#### Task statement:
Would you set down the data that follows, word for word, without any pictures?

Saved entries:
##############################
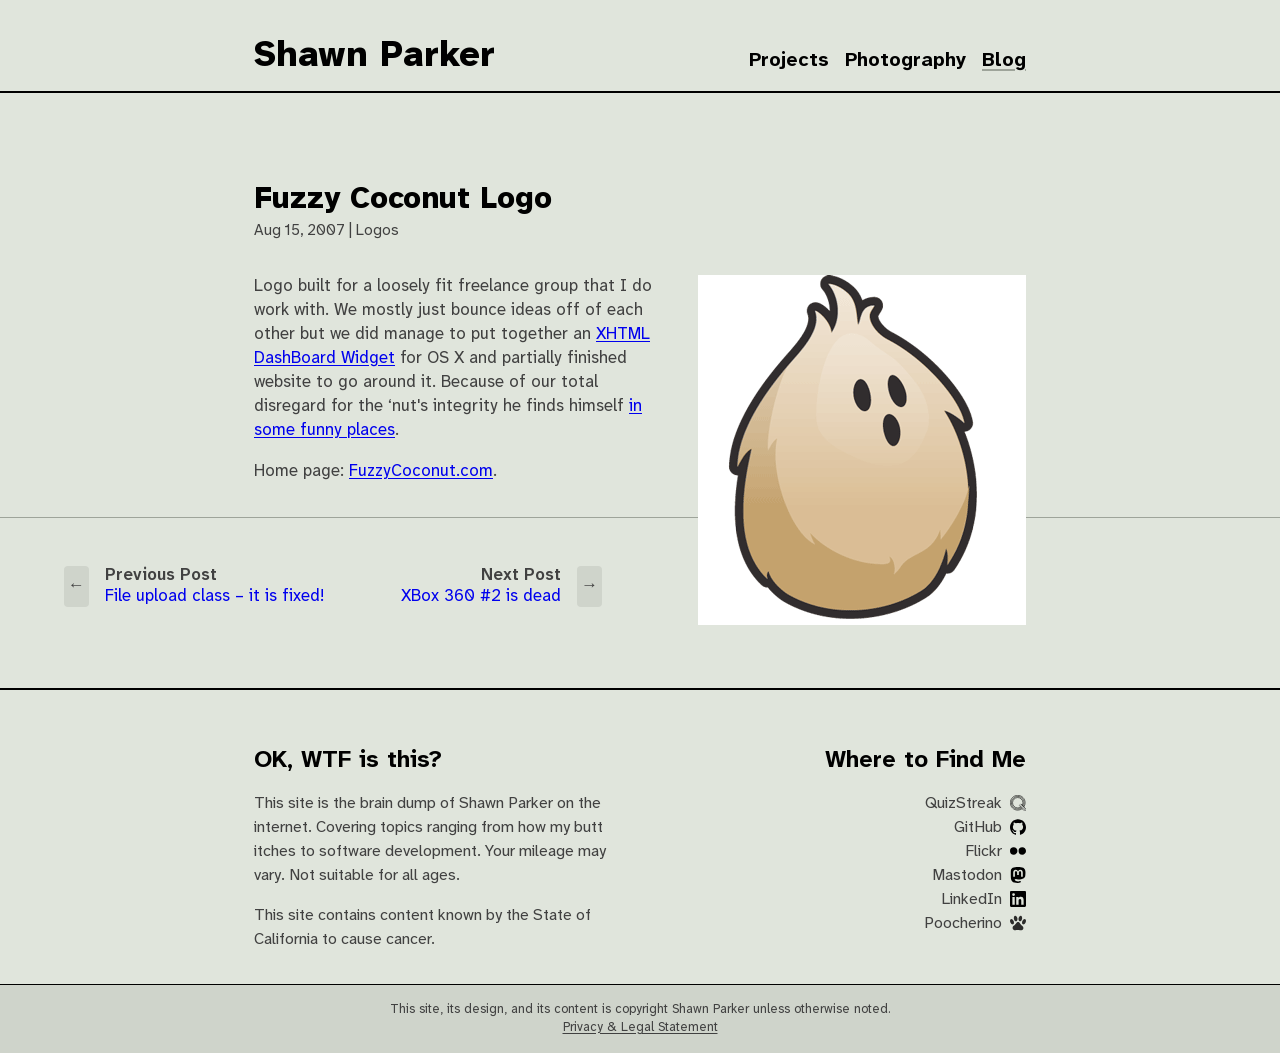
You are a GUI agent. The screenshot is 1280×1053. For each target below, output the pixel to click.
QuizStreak (975, 803)
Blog (1004, 60)
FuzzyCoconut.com (421, 471)
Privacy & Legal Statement (640, 1027)
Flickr (995, 851)
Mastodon (979, 875)
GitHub (990, 827)
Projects (789, 60)
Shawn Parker (374, 56)
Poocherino (975, 923)
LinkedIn (983, 899)
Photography (905, 60)
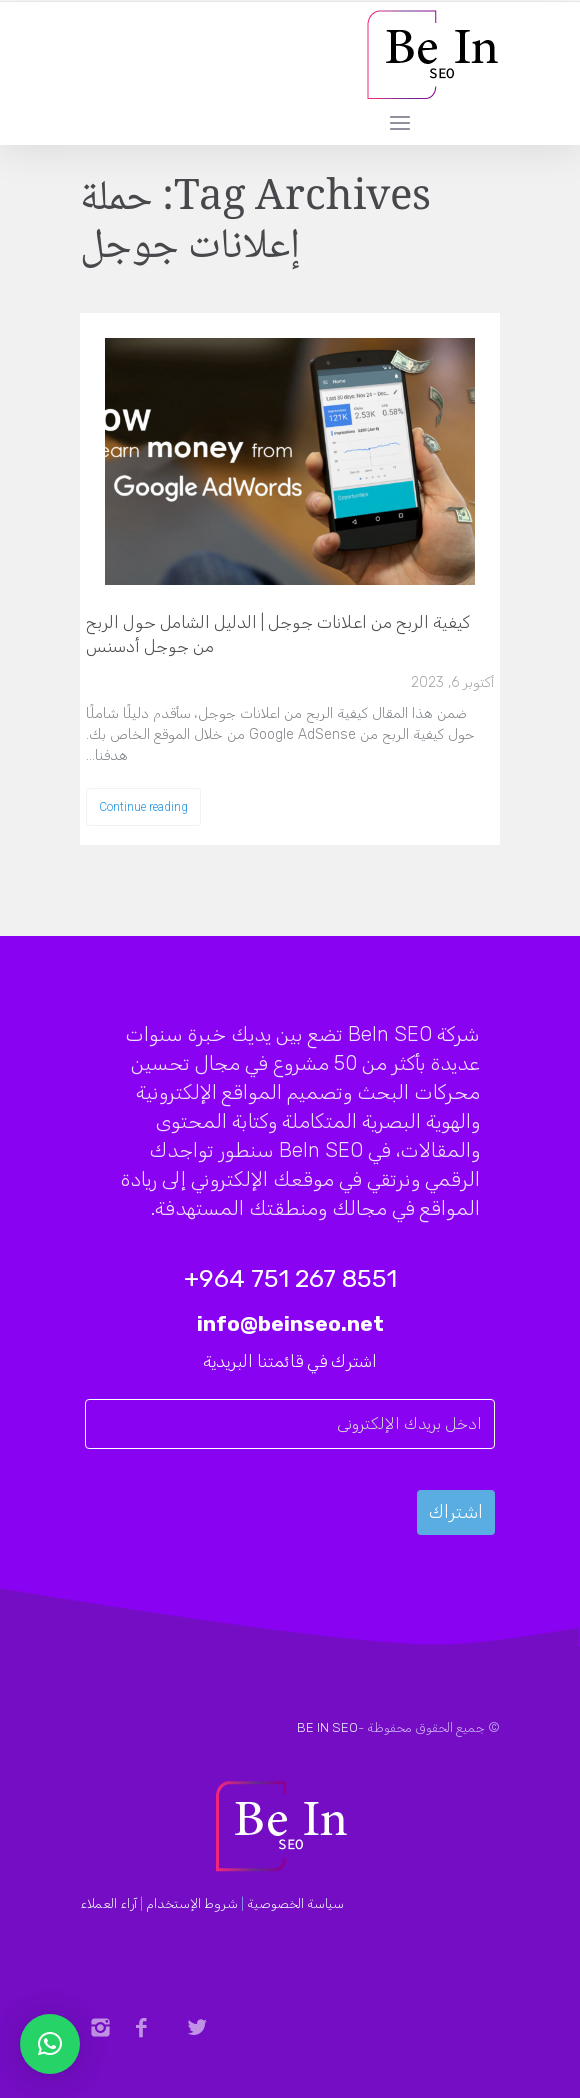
##############################
#### Result:
You are a GUI agent. The screenshot is 1280×1053. For each target below, output the pixel to click.
QuizStreak (975, 803)
Blog (1004, 60)
FuzzyCoconut.com (421, 471)
Privacy & Legal Statement (640, 1027)
Flickr (995, 851)
Mastodon (979, 875)
GitHub (990, 827)
Projects (789, 60)
Shawn Parker (374, 56)
Poocherino (975, 923)
LinkedIn (983, 899)
Photography (905, 60)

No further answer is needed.